The Supreme Court of the United States of America, in the landmark case Brulotte v. Thys Co. 379 U.S. 29 (1964), established that a royalty agreement requiring the payment of royalties beyond the expiration of a patent is an abuse of patent rights and is not enforceable under the American Constitution.
Case Background: Brulotte, a Washington farmer, purchased hop-picking machinery from Thys Co., which held certain patents. They entered into a royalty agreement without specifying the duration of the royalty period. When the patents expired in 1957, Thys Co. sued Brulotte for defaulting on the royalty payments. In response, Brulotte counterclaimed, alleging the misuse of patents through an extension of the license agreements beyond the patent expiration date.

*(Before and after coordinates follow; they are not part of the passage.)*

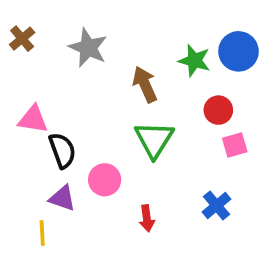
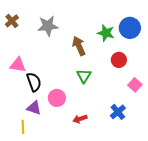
gray star: (88, 48) -> (48, 26), turned -30
green triangle: (154, 139) -> (84, 76), size x0.7
pink square: (235, 145) -> (135, 85), moved, turned -32
red arrow: (147, 218) -> (80, 119), turned 80

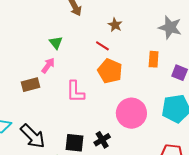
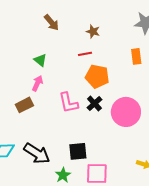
red line: (102, 46) -> (85, 54), turned -32
black cross: (102, 140) -> (94, 104), moved

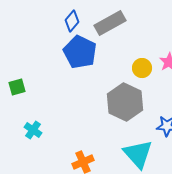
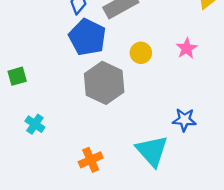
yellow circle: (142, 68) -> (141, 53), moved
gray hexagon: (125, 102) -> (104, 83), moved

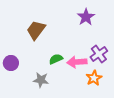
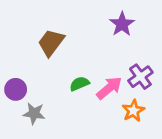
pink arrow: (77, 62) -> (109, 88), turned 144
gray star: (41, 80) -> (34, 113), moved

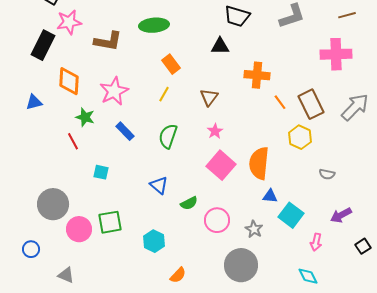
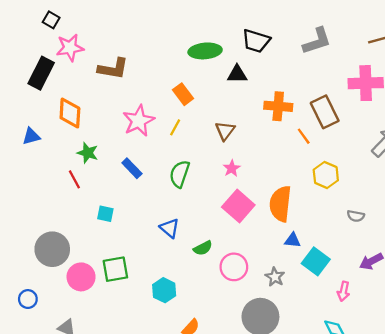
green ellipse: (154, 25) -> (205, 51), moved
pink star: (114, 91) -> (139, 121), moved
brown rectangle: (311, 104) -> (325, 112), moved

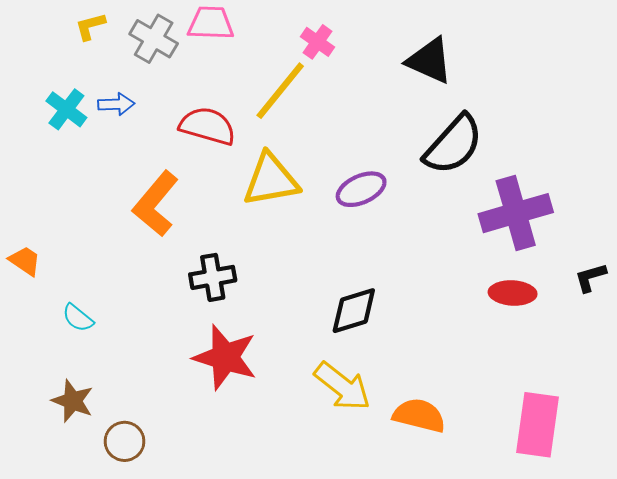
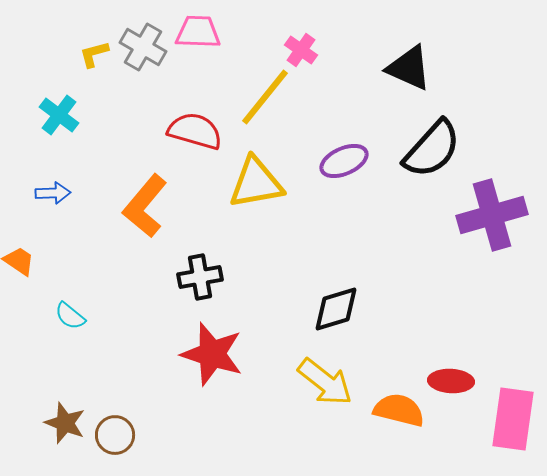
yellow L-shape: (90, 26) -> (94, 54), moved
blue arrow: (116, 104) -> (53, 193), moved
purple ellipse: (361, 189) -> (344, 161), moved
red ellipse: (513, 293) -> (451, 381), moved
brown star: (73, 401) -> (65, 423), moved

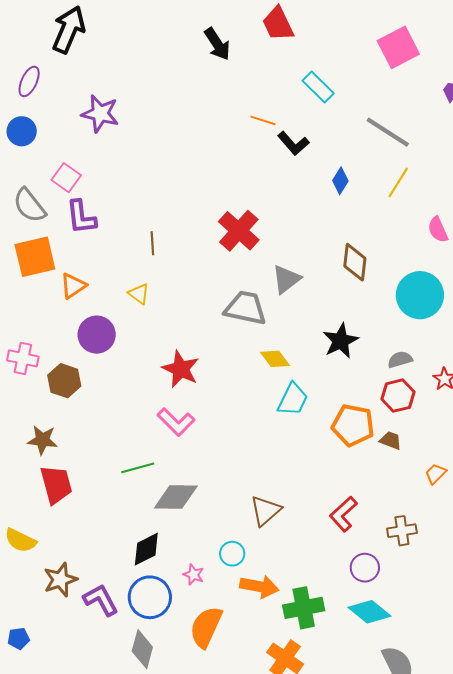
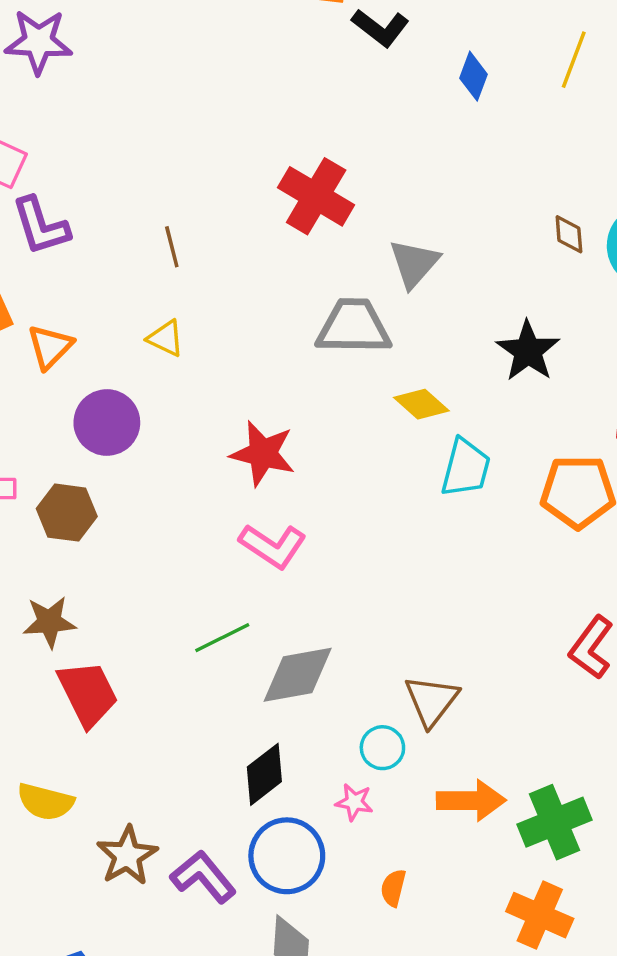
brown diamond: (355, 262) -> (569, 234), moved, size x0.6
brown triangle: (265, 511) -> (431, 701), moved
cyan circle: (232, 554) -> (382, 748), moved
orange semicircle: (206, 627) -> (393, 888), size x0.5

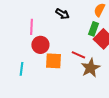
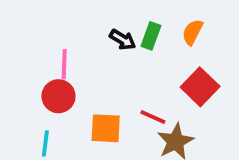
green rectangle: (93, 29) -> (151, 36), moved
red circle: (40, 45) -> (58, 96), moved

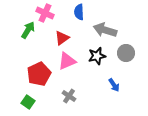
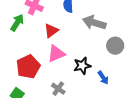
black star: (97, 56) -> (82, 66), moved

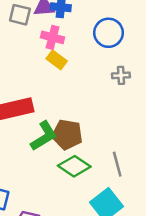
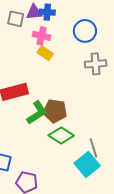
gray cross: (121, 75) -> (96, 64), size x1.5
gray line: (117, 164) -> (93, 148), moved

The trial court ruled in favor of the respondent, a decision that was later affirmed by the Supreme Court of Washington.
Court’s Opinion: Justice Douglas, delivering the opinion of the court, noted that any attempt to reserve or continue the patent monopoly beyond its expiration, regardless of the legal device used, contradicts the policy and purpose of patent laws. Once the 17-year period of patent protection ends, the patent rights become public property. The court rejected the argument that the royalty agreement merely extended the payment period, as the royalties were tied to the use of the machinery after the expiration of the attached patents.
While patents grant patent holders the right to negotiate and extract royalties, leveraging this position to project royalty payments beyond the patent expiration date would enlarge the patent monopoly by connecting the sale or use of the patented article to unpatented ones. Consequently, the court held that a patentee’s use of a royalty agreement extending beyond the expiration date of the patent is inherently unlawful.
However, Justice Harlan dissented, expressing the view that once a patented idea falls into the public domain, its use should not be restricted. In this case, Thys Co. sold both a machine and the use of an idea, and Justice Harlan argued that Thys should be allowed to restrict the use of its machine even beyond the expiration of the patent.
Despite facing criticism from the academic community, the Supreme Court refused to overrule the Brulotte decision in Kimble v. Marvel Entertainment, LLC, 576 U.S. 446 (2015).